BHL Australia is a national project working to digitise Australia’s biodiversity heritage literature and make it freely accessible online.

The Biodiversity Heritage Library (BHL biodiversitylibrary.org) is the world’s largest online library of biodiversity literature and archival materials. The project is a global consortium of 523 contributing libraries who have together digitised over 59 million pages of the world’s biodiversity literature, all of which is freely accessible online, for everyone.

BHL Australia joined the global consortium in 2010.

Australian biodiversity literature

The BHL Australia project was one of the very first collaborative projects established by the Atlas of Living Australia (ALA ala.org.au). It is funded and operates as a co-investment between Museums Victoria and the ALA.

BHL Australia now supports 37 contributing organisations from every state and territory across the country. These include Australia’s state museums, herbaria and libraries, as well as smaller organisations such as royal societies, field naturalist clubs and other learned societies and community groups, who may never have had the resources to do this critical work without this support.

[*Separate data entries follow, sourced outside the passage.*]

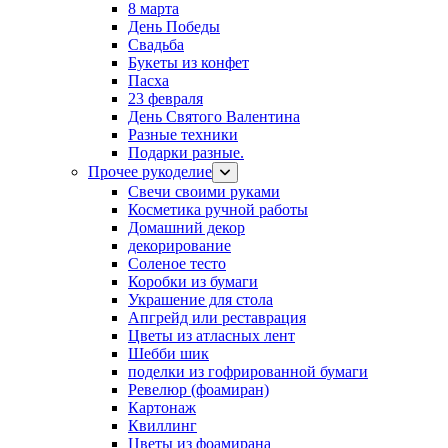
8 марта
День Победы
Свадьба
Букеты из конфет
Пасха
23 февраля
День Святого Валентина
Разные техники
Подарки разные.
Прочее рукоделие
Свечи своими руками
Косметика ручной работы
Домашний декор
декорирование
Соленое тесто
Коробки из бумаги
Украшение для стола
Апгрейд или реставрация
Цветы из атласных лент
Шебби шик
поделки из гофрированной бумаги
Ревелюр (фоамиран)
Картонаж
Квиллинг
Цветы из фоамирана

Digitised copies of Australia’s biodiversity literature are now available through the BHL website. Each publication is assigned a digital object identifier (DOI) so it can be easily referenced. Image credit: BHL Australia

This work has unlocked treasures such as the first published descriptions the Echidna https://doi.org/10.5962/p.304529 (1792), and the Platypus https://doi.org/10.5962/p.304567 (1799). These descriptions are now freely accessible, easily discoverable and persistently citable (via DOIs) on the BHL website.

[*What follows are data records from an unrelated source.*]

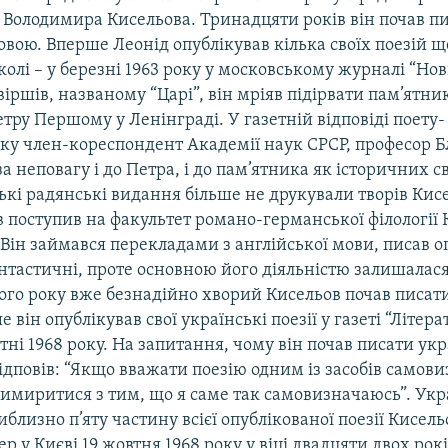
Володимира Кисельова. Тринадцяти років він почав пи
вою. Вперше Леонід опублікував кілька своїх поезій ще
олі – у березні 1963 року у московському журналі “Но
віршів, названому “Царі”, він мріяв підірвати пам’ятн
тру Першому у Ленінграді. У газетній відповіді поету-
ку член-кореспондент Академії наук СРСР, професор Б
за неповагу і до Петра, і до пам’ятника як історичних с
ські радянські видання більше не друкували творів Кисе
 поступив на факультет романо-германської філології 
 Він займався перекладами з англійської мови, писав о
нтастичні, проте основною його діяльністю залишалася
ого року вже безнадійно хворий Кисельов почав писат
 він опублікував свої українські поезії у газеті “Літер
ітні 1968 року. На запитання, чому він почав писати ук
ідповів: “Якщо вважати поезію одним із засобів самови
имиритися з тим, що я саме так самовизначаюсь”. Укра
близно п’яту частину всієї опублікованої поезії Кисель
р у Києві 19 жовтня 1968 року у віці двадцяти двох рок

Making our biodiversity literature accessible and discoverable

The BHL Australia team prioritises the digitisation of Australian-published biodiversity literature. The literature scanning operation is housed at Melbourne Museum, where journals, monographs, archival material and grey literature are digitised. A significant proportion of the canning, post-processing and metadata addition is undertaken by a team of dedicated BHL volunteers, many of whom have been with the project since the very beginning.

BHL Australia volunteers, Jim Healey and Sue Halliwell, scanning a book from Museums Victoria’s Collection. Image credit: Nicole Kearney, BHL Australia

Providing free, online access to biodiversity literature greatly benefits researchers and decision makers working in the fields of taxonomy (naming and categorising species), ecology and conservation. In particular, providing access to the first descriptions of species greatly benefits the taxonomic community as all descriptions of new or revised species must be referenced to species concepts that have been put forward before.

Assigning DOIs (digital object identifiers) is an important component of BHL Australia’s work. DOIs make the historic literature discoverable; they provide a unique and permanent link to each scientific description online, enabling authors, publishers, and taxonomic databases (such as the ALA) to persistently link to (and find) that literature.

Historic literature is critical to our understanding of Australia’s biodiversity, particularly our understanding of changes in species distribution and abundance. Since 2010, BHL Australia, and our evergrowing number of Australian contributors, have made almost 400,000 pages of Australia’s biodiversity literature openly accessible online.